Dans ce rapport, les écoles rurales à faible effectif sont également présentées comme une entrave aux suppressions de postes et aux fermetures de classes, simplement parce qu’elles y sont plus visibles. Ainsi, d’après ce rapport, « les écoles de trop petite taille sont un frein à une gestion optimale des ressources humaines dans le premier degré ».
Si grand soin est pris de préciser, à plusieurs reprises, que la création de regroupements scolaires, y compris dans une même commune, doit être motivée par l’intérêt pédagogique, il n’en demeure pas moins que cette création est clairement envisagée et affirmée avant tout comme un moyen de faciliter la poursuite, sur le terrain, de la RGPP et de ses réductions de postes !

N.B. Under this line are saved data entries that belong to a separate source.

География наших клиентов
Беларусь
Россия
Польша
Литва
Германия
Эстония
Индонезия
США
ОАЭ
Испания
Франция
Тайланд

En effet, les enseignants ne seraient plus nommés « dans une des écoles du regroupement, mais dans le regroupement lui-même » et, toujours selon ce rapport, « des moyens permettant de faciliter la mutualisation des dépenses au profit des regroupements scolaires doivent être envisagés ».
Le postulat de départ n’est donc qu’un habillage pseudo-pédagogique d’une mesure strictement comptable, et ce d’autant que, en vertu de l’article 86 de la loi relative aux libertés et responsabilités locales, la création d’un EPEP ne s’effectue pas à la demande de la communauté éducative, en fonction de son projet pédagogique, mais à l’initiative de la ou des communes, ou encore d’un EPCI, après avis des conseils d’école concernés. Les équipes pédagogiques peuvent donc se voir imposer un EPEP en dehors de toute considération d’intérêt pédagogique.
La gestion des postes préconisée dans ces regroupements constitue un vrai danger pour les écoles maternelles. Dans un contexte de pénurie d’enseignants, nul doute que l’accent sera mis sur l’école élémentaire, premier temps de l’école obligatoire. Nous sommes bien confrontés à une nouvelle phase de remise en cause de notre école maternelle, à mettre en parallèle avec les jardins d’éveil.
Une autre justification avancée aux regroupements et à la création d’établissements publics primaires porte sur la gestion des temps de vie de l’enfant, y compris périscolaires et extrascolaires. Faut-il rappeler que l’opération école ouverte a très bien fonctionné dans le cadre actuel, tout comme les contrats éducatifs locaux destinés aux élèves de maternelle, élémentaire et collège, ce que le rapport omet consciencieusement ?
Par ailleurs, les collectivités locales doivent être conscientes de ce qui se profile. Alors que le Gouvernement supprime massivement les emplois de vie scolaire, en charge notamment de l’assistance administrative aux directeurs d’école, il reviendra aux communes ou à leurs groupements de les recruter et donc, bien évidemment, de les rémunérer.
Ainsi, monsieur le garde des sceaux, non seulement pour des raisons de simplification du droit, mais aussi et surtout de défense de l’école publique, tout particulièrement en milieu rural, la suppression de l’article 86 de la loi n° 2004-809 du 13 août 2004 relative aux libertés et responsabilités locales s’impose.
Je tiens par ailleurs à signaler la participation de Françoise Cartron à la rédaction de cet argumentaire.